I put on my thinking caps last week and drafted a paper called ‘Designing a Debt Relief programme with minimal moral hazard to address the Irish household debt overhang‘.
We were every happy with the write up it got in the Sunday Independent via Carol Hunt.
There is far too much talk of ‘moral hazard’ in the public debate to date, instead we should be also considering ‘separating equilibrium’ (which is kind of the opposite of moral hazard – it’s the ‘pain’ that comes with moral hazard ‘gain’).
To do this you have to create a programme which works within some of the parameters of the existing laws (new legislation must still take account of what exists before it), look at the operational aspects of the scheme (how it functions in real life), design a general algorithm of the process and most importantly have an ‘incentive alignment’ which means that neither party voluntarily makes an action to the intentional detriment of the other.

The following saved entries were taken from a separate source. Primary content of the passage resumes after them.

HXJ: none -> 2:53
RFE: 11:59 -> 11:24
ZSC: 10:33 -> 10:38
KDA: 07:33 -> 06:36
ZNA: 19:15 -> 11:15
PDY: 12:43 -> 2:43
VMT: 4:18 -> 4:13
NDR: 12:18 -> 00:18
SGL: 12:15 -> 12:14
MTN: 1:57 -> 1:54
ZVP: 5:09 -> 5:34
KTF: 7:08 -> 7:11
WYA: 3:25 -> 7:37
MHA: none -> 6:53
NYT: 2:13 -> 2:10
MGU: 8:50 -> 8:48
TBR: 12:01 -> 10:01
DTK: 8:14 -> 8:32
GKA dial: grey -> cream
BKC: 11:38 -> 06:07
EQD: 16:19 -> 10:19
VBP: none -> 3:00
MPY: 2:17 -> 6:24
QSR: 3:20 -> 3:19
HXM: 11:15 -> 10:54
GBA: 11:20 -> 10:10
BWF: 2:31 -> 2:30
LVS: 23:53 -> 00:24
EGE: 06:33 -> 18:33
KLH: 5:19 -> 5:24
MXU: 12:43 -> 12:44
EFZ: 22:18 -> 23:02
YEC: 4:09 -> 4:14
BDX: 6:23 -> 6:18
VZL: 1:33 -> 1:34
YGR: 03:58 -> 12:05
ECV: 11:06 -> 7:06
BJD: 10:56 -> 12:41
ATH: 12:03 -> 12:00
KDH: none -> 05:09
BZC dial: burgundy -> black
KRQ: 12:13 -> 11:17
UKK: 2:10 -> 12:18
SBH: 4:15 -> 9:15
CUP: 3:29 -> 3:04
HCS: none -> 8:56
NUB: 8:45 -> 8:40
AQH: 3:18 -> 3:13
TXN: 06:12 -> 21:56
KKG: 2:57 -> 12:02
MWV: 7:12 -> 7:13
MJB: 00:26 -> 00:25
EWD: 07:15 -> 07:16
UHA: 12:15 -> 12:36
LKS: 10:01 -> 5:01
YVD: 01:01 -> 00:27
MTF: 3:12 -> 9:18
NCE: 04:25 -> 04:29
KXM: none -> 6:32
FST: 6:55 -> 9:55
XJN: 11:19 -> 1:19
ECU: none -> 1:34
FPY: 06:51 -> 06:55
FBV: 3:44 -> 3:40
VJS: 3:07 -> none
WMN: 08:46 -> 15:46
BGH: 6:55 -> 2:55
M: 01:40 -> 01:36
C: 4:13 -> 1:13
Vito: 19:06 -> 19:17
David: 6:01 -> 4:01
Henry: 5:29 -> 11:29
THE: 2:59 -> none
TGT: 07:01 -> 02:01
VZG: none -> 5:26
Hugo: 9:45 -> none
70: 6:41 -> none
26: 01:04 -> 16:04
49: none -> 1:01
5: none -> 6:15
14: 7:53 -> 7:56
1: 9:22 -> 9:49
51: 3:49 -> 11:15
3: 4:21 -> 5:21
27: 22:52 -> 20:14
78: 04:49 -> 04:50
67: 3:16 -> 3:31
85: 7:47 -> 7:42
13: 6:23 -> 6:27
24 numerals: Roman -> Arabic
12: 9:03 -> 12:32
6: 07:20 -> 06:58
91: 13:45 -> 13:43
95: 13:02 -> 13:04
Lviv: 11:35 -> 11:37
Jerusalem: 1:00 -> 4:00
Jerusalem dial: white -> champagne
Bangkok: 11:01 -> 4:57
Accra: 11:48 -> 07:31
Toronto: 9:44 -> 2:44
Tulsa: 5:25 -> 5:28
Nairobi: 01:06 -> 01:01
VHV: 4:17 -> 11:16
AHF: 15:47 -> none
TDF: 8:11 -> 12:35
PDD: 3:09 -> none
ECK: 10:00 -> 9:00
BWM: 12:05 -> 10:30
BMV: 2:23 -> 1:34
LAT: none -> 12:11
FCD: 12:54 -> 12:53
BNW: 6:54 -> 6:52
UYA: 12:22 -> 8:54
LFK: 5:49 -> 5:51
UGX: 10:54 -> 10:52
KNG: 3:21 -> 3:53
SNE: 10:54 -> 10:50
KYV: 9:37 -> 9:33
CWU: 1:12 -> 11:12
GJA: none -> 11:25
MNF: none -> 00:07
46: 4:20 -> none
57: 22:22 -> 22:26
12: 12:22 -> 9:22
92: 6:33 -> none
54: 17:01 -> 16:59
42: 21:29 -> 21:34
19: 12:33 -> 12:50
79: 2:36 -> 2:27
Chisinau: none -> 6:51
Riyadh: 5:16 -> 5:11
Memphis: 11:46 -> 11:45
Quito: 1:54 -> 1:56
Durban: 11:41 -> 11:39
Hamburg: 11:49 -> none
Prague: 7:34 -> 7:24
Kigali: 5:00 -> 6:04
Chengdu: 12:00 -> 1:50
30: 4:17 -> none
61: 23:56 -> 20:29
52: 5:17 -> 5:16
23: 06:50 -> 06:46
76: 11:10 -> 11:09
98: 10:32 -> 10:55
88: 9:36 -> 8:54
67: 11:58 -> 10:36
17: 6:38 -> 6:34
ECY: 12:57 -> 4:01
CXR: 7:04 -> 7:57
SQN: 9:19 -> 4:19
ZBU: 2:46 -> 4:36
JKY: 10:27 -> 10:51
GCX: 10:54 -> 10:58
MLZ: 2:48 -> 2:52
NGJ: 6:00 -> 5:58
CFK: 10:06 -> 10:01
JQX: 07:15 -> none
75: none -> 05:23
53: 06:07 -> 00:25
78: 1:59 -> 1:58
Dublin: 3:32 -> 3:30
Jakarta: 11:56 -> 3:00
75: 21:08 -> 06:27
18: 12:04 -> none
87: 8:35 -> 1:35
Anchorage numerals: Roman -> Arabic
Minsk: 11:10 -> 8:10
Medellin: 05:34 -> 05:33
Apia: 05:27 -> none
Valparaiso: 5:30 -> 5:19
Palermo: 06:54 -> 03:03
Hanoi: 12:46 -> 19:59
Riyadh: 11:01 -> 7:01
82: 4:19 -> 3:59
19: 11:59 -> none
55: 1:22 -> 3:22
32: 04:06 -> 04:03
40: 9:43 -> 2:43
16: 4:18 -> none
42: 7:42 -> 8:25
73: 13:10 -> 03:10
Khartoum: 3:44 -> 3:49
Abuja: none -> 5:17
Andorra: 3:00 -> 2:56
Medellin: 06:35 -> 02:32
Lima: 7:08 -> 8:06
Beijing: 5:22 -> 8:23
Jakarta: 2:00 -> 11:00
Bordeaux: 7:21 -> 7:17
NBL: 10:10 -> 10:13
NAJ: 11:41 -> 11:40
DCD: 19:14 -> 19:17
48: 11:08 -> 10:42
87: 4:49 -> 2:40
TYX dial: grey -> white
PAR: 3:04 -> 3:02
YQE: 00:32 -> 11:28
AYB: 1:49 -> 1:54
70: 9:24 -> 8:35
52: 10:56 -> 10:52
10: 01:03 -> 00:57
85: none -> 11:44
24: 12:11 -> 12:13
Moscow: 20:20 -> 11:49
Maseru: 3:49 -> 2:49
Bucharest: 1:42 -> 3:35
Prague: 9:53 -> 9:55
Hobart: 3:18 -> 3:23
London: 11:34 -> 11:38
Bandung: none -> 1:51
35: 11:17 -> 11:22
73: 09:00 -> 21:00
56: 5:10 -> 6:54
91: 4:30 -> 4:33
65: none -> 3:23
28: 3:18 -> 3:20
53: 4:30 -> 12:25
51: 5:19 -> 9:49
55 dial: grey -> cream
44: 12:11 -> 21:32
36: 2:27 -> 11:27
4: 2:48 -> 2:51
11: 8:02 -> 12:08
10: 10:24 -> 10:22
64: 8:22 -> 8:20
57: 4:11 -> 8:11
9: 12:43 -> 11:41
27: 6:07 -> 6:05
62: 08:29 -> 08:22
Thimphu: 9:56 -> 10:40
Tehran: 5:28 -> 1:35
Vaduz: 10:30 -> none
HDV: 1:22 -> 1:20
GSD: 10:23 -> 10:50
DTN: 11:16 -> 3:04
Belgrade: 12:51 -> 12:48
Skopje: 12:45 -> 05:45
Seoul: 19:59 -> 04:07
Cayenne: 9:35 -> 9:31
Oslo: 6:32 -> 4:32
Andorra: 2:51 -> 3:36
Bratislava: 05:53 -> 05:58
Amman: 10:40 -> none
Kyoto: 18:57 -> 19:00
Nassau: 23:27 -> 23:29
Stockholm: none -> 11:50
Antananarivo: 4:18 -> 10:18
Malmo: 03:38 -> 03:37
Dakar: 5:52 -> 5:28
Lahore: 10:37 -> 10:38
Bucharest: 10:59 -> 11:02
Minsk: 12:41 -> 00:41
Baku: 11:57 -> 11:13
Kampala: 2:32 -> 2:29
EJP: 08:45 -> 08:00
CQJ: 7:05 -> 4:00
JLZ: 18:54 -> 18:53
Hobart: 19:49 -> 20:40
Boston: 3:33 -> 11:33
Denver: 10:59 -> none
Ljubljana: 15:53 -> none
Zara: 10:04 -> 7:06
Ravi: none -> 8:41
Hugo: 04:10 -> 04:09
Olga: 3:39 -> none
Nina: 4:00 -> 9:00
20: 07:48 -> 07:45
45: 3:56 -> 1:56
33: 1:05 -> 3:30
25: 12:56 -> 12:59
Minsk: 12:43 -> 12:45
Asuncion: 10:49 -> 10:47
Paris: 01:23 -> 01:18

So I failed if you take every metric together, but what does come out of this is that you could have a somewhat prescriptive debt solution that works rapidly, uses established methods and that is fair to both bank and borrower.
The statement that we ‘can’t afford the cost’ is a legitimized fallacy, one that if you repeat it often enough becomes true. Contrary to that is the fact that loans that cannot be repaid will not be repaid – if you accept that then there is a cost, the question is whose lap does it land in? The banks via writedown/writeoff or the taxpayer via additional welfare costs?
An easier way to think about this is as follows: A cost is a cost, and the question is really about who bears it rather than whether it exists or not. This is just another example of the banking system hoping to offset their costs on other parties, it is the ultimate rent-seeking behaviour.
I am hopeful that a few people will read this and critique the heck out of it (please critique here or post a link to where we can find the critique), because this is HOW the subject advances, to date it has all been on subjective stances as to what is ‘right’ or ‘wrong’. On the cost front we used a simple comparative cost rather than a macro-economic one.
If nothing else, this paper will cure insomnia!